Nearly one year ago, President Barack Obama signed the Dodd-Frank Wall Street Reform and Consumer Protection Act into law. Congress regarded Dodd-Frank as a comprehensive effort to address certain market activities regarded as pernicious, in part through expansion of the role and powers of the Securities and Exchange Commission (SEC). The whistleblower provision in Dodd-Frank was intended to improve the SEC’s ability to identify and react promptly to fraudulent activity in the securities market by encouraging whistleblowers—increasing bounties and offering protections against retaliation.

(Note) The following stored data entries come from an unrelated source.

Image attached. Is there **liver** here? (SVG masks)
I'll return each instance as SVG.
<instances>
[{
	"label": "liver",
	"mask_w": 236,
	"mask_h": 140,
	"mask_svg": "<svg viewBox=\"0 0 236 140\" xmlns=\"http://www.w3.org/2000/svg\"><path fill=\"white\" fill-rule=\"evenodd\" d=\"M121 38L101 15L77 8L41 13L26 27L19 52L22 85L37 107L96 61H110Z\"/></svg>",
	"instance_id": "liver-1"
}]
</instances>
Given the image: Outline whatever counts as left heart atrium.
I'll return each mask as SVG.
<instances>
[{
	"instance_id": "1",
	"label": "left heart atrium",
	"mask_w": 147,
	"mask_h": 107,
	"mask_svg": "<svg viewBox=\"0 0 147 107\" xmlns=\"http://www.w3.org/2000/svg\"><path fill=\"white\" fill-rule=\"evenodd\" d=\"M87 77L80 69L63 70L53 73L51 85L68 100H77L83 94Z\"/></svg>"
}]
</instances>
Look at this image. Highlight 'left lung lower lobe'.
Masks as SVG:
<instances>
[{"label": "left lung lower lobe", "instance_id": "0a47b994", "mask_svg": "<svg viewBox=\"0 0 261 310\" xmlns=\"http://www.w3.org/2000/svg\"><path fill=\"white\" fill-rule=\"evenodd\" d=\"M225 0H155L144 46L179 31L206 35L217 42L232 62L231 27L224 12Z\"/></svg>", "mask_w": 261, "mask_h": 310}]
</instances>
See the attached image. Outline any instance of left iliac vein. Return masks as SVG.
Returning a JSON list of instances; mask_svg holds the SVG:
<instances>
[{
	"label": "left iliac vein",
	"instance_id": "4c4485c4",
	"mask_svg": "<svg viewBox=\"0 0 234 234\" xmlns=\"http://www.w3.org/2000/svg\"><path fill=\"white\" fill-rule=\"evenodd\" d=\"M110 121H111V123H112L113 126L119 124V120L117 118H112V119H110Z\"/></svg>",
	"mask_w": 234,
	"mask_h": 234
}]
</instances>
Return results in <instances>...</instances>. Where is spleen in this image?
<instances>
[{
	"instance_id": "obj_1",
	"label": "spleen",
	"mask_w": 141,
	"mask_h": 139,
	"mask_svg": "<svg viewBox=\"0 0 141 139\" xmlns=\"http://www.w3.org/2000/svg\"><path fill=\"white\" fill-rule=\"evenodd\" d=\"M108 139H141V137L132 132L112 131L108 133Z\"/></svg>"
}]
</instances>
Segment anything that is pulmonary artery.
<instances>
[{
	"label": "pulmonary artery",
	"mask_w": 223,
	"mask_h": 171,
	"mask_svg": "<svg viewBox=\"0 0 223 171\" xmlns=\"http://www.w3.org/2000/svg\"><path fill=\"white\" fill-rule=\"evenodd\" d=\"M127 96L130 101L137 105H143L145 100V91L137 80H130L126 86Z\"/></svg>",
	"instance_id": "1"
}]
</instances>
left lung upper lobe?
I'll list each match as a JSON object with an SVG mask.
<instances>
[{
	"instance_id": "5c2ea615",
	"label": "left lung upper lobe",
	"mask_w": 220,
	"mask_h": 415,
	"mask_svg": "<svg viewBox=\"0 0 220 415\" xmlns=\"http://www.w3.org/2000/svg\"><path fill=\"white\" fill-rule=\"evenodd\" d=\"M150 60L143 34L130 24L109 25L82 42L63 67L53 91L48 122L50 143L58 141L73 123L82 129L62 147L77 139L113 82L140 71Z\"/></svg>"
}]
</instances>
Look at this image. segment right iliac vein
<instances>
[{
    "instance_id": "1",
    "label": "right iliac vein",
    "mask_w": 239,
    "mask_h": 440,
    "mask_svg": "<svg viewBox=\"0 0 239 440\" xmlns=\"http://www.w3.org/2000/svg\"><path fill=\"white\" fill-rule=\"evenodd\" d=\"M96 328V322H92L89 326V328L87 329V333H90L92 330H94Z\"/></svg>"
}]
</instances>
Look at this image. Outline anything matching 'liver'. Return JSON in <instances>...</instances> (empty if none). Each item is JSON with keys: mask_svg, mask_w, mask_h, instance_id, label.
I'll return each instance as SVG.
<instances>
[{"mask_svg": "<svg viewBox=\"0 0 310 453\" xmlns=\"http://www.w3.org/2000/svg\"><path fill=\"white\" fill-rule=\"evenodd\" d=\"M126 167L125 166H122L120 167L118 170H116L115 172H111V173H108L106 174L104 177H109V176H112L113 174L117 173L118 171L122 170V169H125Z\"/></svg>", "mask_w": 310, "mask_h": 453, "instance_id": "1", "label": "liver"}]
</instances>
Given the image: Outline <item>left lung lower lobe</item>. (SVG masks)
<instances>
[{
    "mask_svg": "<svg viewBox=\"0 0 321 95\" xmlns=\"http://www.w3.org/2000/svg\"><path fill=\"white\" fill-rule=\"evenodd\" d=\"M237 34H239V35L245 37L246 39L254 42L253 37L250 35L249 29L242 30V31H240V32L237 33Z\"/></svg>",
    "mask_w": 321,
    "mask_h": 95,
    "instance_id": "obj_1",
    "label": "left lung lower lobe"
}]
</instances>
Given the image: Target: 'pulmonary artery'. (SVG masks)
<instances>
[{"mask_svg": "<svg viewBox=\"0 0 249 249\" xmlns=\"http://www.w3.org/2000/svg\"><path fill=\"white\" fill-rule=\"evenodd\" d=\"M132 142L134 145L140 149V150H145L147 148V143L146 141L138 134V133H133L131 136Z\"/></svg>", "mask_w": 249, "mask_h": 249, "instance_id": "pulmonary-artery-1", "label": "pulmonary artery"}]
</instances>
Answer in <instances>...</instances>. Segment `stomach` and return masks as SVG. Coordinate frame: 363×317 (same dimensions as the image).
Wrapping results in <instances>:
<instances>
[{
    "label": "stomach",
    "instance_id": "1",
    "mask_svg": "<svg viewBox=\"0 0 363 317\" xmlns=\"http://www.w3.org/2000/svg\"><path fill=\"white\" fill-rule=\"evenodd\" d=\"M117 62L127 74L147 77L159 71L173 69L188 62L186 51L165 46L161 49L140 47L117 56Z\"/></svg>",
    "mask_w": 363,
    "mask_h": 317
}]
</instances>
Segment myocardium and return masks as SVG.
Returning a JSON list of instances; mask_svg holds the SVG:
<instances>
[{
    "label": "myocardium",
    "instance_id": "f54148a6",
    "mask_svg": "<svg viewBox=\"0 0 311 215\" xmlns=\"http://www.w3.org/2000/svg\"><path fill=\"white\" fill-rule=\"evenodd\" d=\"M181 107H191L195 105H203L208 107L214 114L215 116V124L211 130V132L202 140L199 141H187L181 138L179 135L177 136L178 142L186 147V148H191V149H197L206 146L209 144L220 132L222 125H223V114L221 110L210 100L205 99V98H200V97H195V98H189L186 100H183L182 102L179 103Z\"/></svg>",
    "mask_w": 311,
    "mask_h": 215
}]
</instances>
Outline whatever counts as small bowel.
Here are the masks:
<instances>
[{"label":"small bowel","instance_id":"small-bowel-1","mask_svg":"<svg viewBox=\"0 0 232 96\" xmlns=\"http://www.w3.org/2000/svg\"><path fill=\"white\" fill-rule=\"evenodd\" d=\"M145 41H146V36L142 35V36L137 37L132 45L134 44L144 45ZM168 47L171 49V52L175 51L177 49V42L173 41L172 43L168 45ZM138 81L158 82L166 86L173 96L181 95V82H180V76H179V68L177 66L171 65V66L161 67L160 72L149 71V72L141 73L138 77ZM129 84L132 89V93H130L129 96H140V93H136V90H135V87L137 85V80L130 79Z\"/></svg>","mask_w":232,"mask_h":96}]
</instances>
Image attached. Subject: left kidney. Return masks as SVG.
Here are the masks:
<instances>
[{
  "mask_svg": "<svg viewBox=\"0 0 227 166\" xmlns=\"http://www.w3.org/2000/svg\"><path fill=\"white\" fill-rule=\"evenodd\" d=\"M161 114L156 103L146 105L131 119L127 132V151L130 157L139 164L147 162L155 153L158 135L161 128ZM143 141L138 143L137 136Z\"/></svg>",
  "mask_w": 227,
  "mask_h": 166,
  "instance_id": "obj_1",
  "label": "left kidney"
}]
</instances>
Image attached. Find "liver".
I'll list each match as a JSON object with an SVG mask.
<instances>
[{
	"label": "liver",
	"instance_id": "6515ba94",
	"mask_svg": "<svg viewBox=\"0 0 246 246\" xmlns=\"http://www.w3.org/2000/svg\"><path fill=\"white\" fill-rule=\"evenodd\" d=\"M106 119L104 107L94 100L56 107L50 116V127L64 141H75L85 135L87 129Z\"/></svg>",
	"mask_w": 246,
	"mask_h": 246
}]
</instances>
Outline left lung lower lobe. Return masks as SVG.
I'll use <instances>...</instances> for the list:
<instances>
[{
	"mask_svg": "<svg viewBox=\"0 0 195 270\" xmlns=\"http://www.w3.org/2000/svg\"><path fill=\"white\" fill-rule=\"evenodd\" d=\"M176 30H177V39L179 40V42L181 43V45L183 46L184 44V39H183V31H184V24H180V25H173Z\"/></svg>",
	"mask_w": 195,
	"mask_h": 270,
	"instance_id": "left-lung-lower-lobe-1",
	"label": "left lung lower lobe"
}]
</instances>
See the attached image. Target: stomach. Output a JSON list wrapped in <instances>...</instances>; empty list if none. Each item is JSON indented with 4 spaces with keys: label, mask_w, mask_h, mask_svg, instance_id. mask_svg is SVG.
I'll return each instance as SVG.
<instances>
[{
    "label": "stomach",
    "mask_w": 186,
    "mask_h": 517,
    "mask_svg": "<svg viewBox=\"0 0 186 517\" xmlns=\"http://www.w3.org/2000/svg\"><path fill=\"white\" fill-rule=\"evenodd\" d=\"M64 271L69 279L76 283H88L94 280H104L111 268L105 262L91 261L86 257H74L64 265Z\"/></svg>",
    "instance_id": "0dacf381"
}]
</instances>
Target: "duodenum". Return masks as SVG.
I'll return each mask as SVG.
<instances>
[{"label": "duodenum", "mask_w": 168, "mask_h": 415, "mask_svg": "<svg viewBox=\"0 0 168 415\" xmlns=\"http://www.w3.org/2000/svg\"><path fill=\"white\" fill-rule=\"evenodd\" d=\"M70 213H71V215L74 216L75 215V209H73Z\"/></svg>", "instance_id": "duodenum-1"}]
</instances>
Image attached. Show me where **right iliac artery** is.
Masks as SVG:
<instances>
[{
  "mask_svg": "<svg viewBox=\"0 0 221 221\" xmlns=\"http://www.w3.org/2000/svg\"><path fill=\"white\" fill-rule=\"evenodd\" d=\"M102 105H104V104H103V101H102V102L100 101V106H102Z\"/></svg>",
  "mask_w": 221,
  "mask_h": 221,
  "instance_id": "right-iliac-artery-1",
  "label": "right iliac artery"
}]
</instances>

In the last month, two important developments—one judicial and one regulatory—have applied both the anti-retaliation and bounty aspects of the whistleblower law expansively in favor of whistleblower employees. First, on May 4, 2011, the Southern District of New York issued the first federal decision interpreting the scope of the Dodd-Frank anti-retaliation provisions. In Egan v. TradingScreen Inc., 2011 WL 1672066 (SDNY May 4, 2011), Judge Leonard B. Sand construed the anti-retaliation provisions to cover whistleblowers who provide information not only directly to the SEC, but also a host of other types of disclosures. Then, on May 25, 2011, the SEC issued its long-awaited final rules implementing the whistleblower provisions of Dodd-Frank. Resisting appeals to require whistleblowers to make reports up through companies’ internal compliance programs before going to the SEC, the commission instead offered a compromise, which provides some—but arguably ineffective—incentives to do so.